In [None]:
!pip install datasets librosa torchaudio transformers lightgbm xgboost scikit-learn numpy pandas tqdm

In [None]:
import numpy as np
import pandas as pd
import librosa
import torch
import lightgbm as lgb
import xgboost as xgb
from tqdm import tqdm
from datasets import load_dataset
from sklearn.preprocessing import StandardScaler
from transformers import Wav2Vec2Model, Wav2Vec2FeatureExtractor
from scipy.special import softmax

In [None]:
dataset = load_dataset("SherryT997/IndicTTS-Deepfake-Challenge-Data")
train_data = dataset["train"]
test_data = dataset["test"]

In [None]:
def extract_mel_spectrogram(audio_array, sr):
    mel_spec = librosa.feature.melspectrogram(y=np.array(audio_array), sr=sr, n_mels=128, fmax=8000)
    return librosa.power_to_db(mel_spec, ref=np.max).mean(axis=1)

In [None]:
# Extract mel-spectrogram features from training data
X, y = [], []
for sample in tqdm(train_data, desc="Extracting mel features (train)"):
    X.append(extract_mel_spectrogram(sample['audio']['array'], sample['audio']['sampling_rate']))
    y.append(sample['is_tts'])
X = np.array(X)
y = np.array(y)

# Extract mel-spectrogram features from test data
X_test = []
test_ids = []
for sample in tqdm(test_data, desc="Extracting mel features (test)"):
    X_test.append(extract_mel_spectrogram(sample['audio']['array'], sample['audio']['sampling_rate']))
    test_ids.append(sample['id'])
X_test = np.array(X_test)

In [None]:
# LightGBM model on mel-spectrogram features
lgb_model = lgb.LGBMClassifier(n_estimators=500, learning_rate=0.05, max_depth=7)
lgb_model.fit(X, y)
lgb_train_preds = lgb_model.predict_proba(X)[:, 1]
lgb_test_preds = lgb_model.predict_proba(X_test)[:, 1]

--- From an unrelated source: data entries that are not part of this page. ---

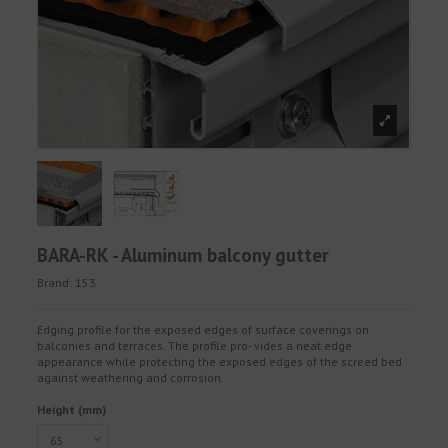
BARA-RK - Aluminum balcony gutter
Brand:
153
Edging profile for the exposed edges of surface coverings on
balconies and terraces. The profile pro- vides a neat edge
appearance while protecting the exposed edges of the screed bed
against weathering and corrosion.
Height (mm)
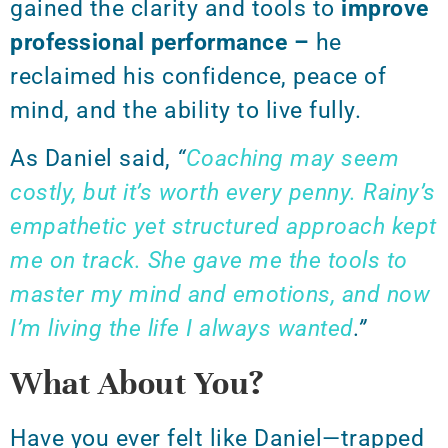
gained the clarity and tools to
improve
professional performance –
he
reclaimed his confidence, peace of
mind, and the ability to live fully.
As Daniel said,
“
Coaching may seem
costly, but it’s worth every penny. Rainy’s
empathetic yet structured approach kept
me on track. She gave me the tools to
master my mind and emotions, and now
I’m living the life I always wanted
.”
What About You?
Have you ever felt like Daniel—trapped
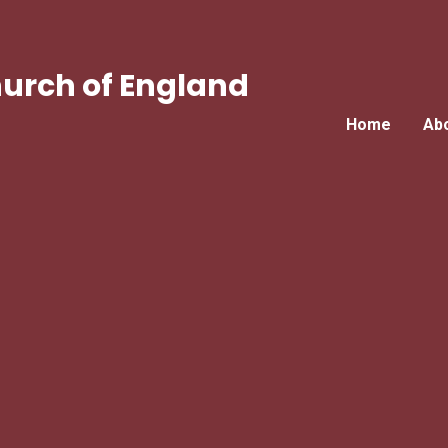
urch of England
Home
Ab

# XGBoost model on mel-spectrogram features
xgb_model = xgb.XGBClassifier(n_estimators=500, learning_rate=0.05, max_depth=7, eval_metric='logloss')
xgb_model.fit(X, y)
xgb_train_preds = xgb_model.predict_proba(X)[:, 1]
xgb_test_preds = xgb_model.predict_proba(X_test)[:, 1]

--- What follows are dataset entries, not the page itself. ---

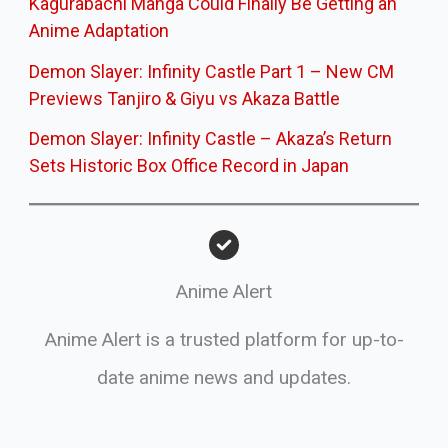
Kagurabachi Manga Could Finally Be Getting an
Anime Adaptation
Demon Slayer: Infinity Castle Part 1 – New CM
Previews Tanjiro & Giyu vs Akaza Battle
Demon Slayer: Infinity Castle – Akaza’s Return
Sets Historic Box Office Record in Japan
Anime Alert
Anime Alert is a trusted platform for up-to-
date anime news and updates.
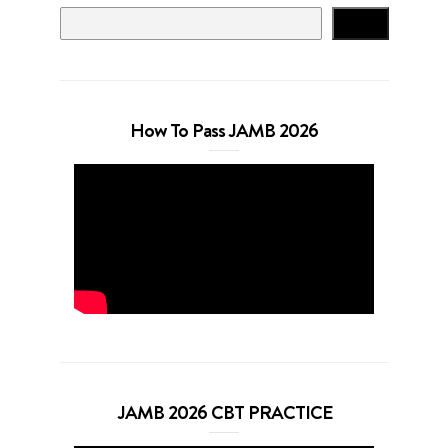
Search
How To Pass JAMB 2026
JAMB 2026 CBT PRACTICE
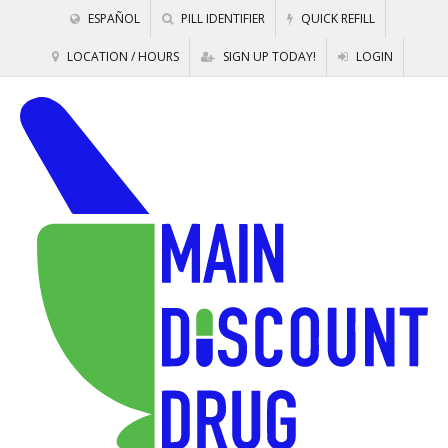
ESPAÑOL
PILL IDENTIFIER
QUICK REFILL
LOCATION / HOURS
SIGN UP TODAY!
LOGIN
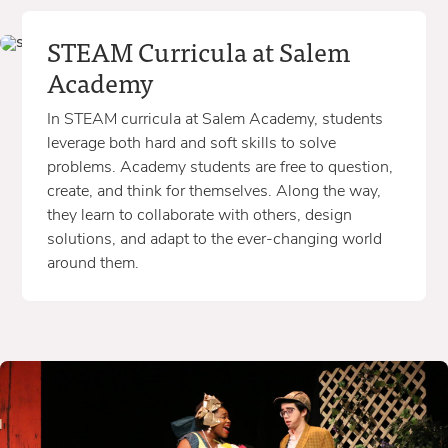
STEAM Curricula at Salem
Academy
In STEAM curricula at Salem Academy, students
leverage both hard and soft skills to solve
problems. Academy students are free to question,
create, and think for themselves. Along the way,
they learn to collaborate with others, design
solutions, and adapt to the ever-changing world
around them.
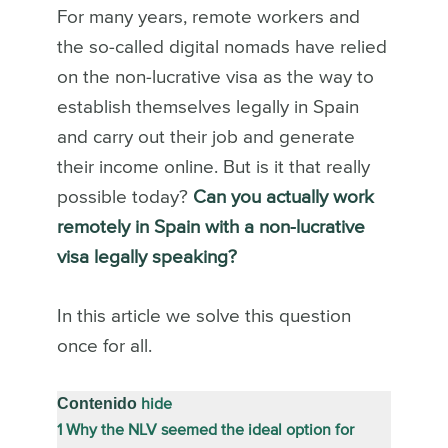
For many years, remote workers and
the so-called digital nomads have relied
on the non-lucrative visa as the way to
establish themselves legally in Spain
and carry out their job and generate
their income online. But is it that really
possible today?
Can you actually work
remotely in Spain with a non-lucrative
visa legally speaking?
In this article we solve this question
once for all.
Contenido
hide
1
Why the NLV seemed the ideal option for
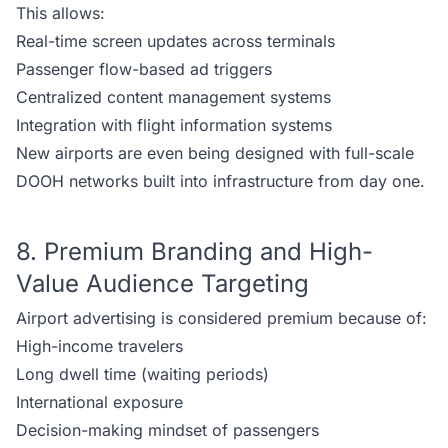
This allows:
Real-time screen updates across terminals
Passenger flow-based ad triggers
Centralized content management systems
Integration with flight information systems
New airports are even being designed with full-scale
DOOH networks built into infrastructure from day one.
8. Premium Branding and High-
Value Audience Targeting
Airport advertising is considered premium because of:
High-income travelers
Long dwell time (waiting periods)
International exposure
Decision-making mindset of passengers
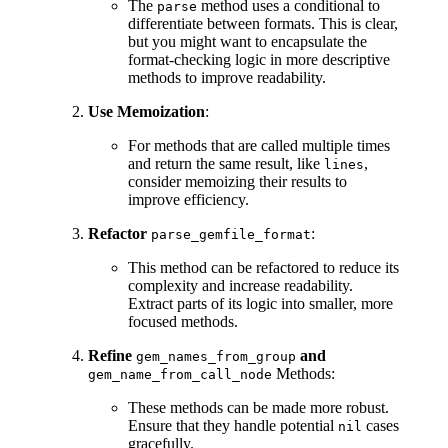
The
method uses a conditional to
parse
differentiate between formats. This is clear,
but you might want to encapsulate the
format-checking logic in more descriptive
methods to improve readability.
Use Memoization
:
For methods that are called multiple times
and return the same result, like
,
lines
consider memoizing their results to
improve efficiency.
Refactor
:
parse_gemfile_format
This method can be refactored to reduce its
complexity and increase readability.
Extract parts of its logic into smaller, more
focused methods.
Refine
and
gem_names_from_group
Methods:
gem_name_from_call_node
These methods can be made more robust.
Ensure that they handle potential
cases
nil
gracefully.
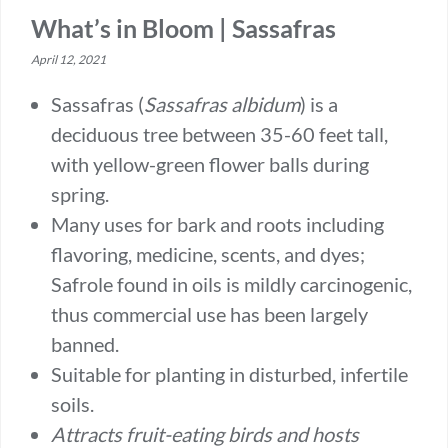
What’s in Bloom | Sassafras
April 12, 2021
Sassafras (
Sassafras
albidum
) is a
deciduous tree between 35-60 feet tall,
with yellow-green flower balls during
spring.
Many uses for bark and roots including
flavoring, medicine, scents, and dyes;
Safrole found in oils is mildly carcinogenic,
thus commercial use has been largely
banned.
Suitable for planting in disturbed, infertile
soils.
Attracts fruit-eating birds and hosts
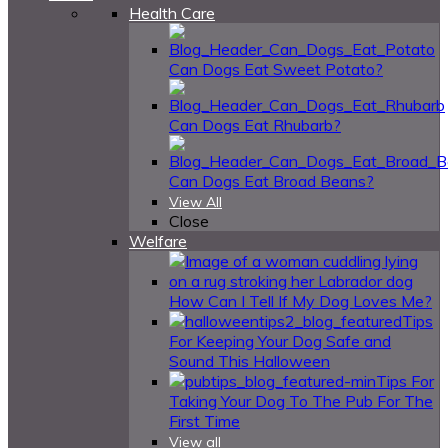
Health Care
Can Dogs Eat Sweet Potato?
Can Dogs Eat Rhubarb?
Can Dogs Eat Broad Beans?
View All
Close
Welfare
How Can I Tell If My Dog Loves Me?
Tips
For Keeping Your Dog Safe and
Sound This Halloween
Tips For
Taking Your Dog To The Pub For The
First Time
View all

device = torch.device("cuda" if torch.cuda.is_available() else "cpu")
print(f"Using device: {device}")

feature_extractor = Wav2Vec2FeatureExtractor.from_pretrained("facebook/wav2vec2-base-960h")
wav2vec_model = Wav2Vec2Model.from_pretrained("facebook/wav2vec2-base-960h").to(device)

def extract_wav2vec_features(data, desc="Extracting Wav2Vec2 features"):
    """Extracts Wav2Vec2 embeddings for each sample in the data."""
    features = []
    for sample in tqdm(data, desc=desc):
        waveform = torch.tensor(sample['audio']['array']).to(device)
        waveform = waveform.unsqueeze(0)  # Add batch dimension

        inputs = feature_extractor(
            waveform.cpu().numpy(),  # Feature extractor accepts numpy arrays
            return_tensors="pt",
            sampling_rate=sample['audio']['sampling_rate']
        )

        # Move inputs to GPU if available
        for key in inputs:
            inputs[key] = inputs[key].to(device)

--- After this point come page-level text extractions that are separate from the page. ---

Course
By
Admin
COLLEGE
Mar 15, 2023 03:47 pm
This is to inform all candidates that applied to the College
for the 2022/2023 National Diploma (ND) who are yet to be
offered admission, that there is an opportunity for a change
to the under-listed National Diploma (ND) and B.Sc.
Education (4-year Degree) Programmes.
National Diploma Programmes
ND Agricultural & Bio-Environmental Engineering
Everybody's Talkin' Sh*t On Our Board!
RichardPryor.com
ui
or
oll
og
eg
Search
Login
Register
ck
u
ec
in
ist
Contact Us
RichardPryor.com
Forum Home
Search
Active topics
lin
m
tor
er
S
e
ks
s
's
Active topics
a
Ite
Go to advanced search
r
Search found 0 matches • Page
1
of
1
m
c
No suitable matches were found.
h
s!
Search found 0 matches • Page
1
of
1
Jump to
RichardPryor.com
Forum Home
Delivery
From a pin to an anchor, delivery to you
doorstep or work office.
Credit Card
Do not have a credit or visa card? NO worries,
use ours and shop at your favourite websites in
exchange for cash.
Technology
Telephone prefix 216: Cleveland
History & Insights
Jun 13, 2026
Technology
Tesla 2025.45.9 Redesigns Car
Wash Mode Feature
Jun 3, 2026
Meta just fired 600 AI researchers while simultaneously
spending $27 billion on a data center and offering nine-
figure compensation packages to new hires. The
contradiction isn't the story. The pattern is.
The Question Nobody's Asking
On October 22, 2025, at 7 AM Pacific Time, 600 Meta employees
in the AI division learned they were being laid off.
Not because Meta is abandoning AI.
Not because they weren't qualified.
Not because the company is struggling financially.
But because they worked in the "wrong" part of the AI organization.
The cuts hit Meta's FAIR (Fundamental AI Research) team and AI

        with torch.no_grad():
            # Take the mean of the last hidden state as embedding
            embeddings = wav2vec_model(**inputs).last_hidden_state.mean(dim=1).squeeze().cpu().numpy()
        features.append(embeddings)
    return np.array(features)

# Extract Wav2Vec2 embeddings for train and test datasets
wav2vec_features_train = extract_wav2vec_features(train_data, desc="Extracting Wav2Vec2 features (train)")
wav2vec_features_test  = extract_wav2vec_features(test_data,  desc="Extracting Wav2Vec2 features (test)")

# For simplicity, take the mean of embeddings per sample (you can change this aggregation if needed)
wav2vec_train_preds = wav2vec_features_train.mean(axis=1)
wav2vec_test_preds = wav2vec_features_test.mean(axis=1)

In [None]:
stacked_train = np.vstack([lgb_train_preds, xgb_train_preds, wav2vec_train_preds]).T
stacked_test  = np.vstack([lgb_test_preds,  xgb_test_preds,  wav2vec_test_preds]).T

# Scale the stacked features
scaler = StandardScaler()
stacked_train_scaled = scaler.fit_transform(stacked_train)
stacked_test_scaled  = scaler.transform(stacked_test)

# Train meta-model using the stacked predictions from the training set
meta_model = lgb.LGBMClassifier(n_estimators=100, learning_rate=0.05)
meta_model.fit(stacked_train_scaled, y)

# Predict on the test set using the meta-model
raw_meta_preds = meta_model.predict_proba(stacked_test_scaled)
meta_preds = softmax(raw_meta_preds, axis=1)[:, 1]

In [None]:
submission = pd.DataFrame({"id": test_ids, "is_tts": meta_preds})
submission.to_csv("submission.csv", index=False)
print("Submission file saved: submission.csv")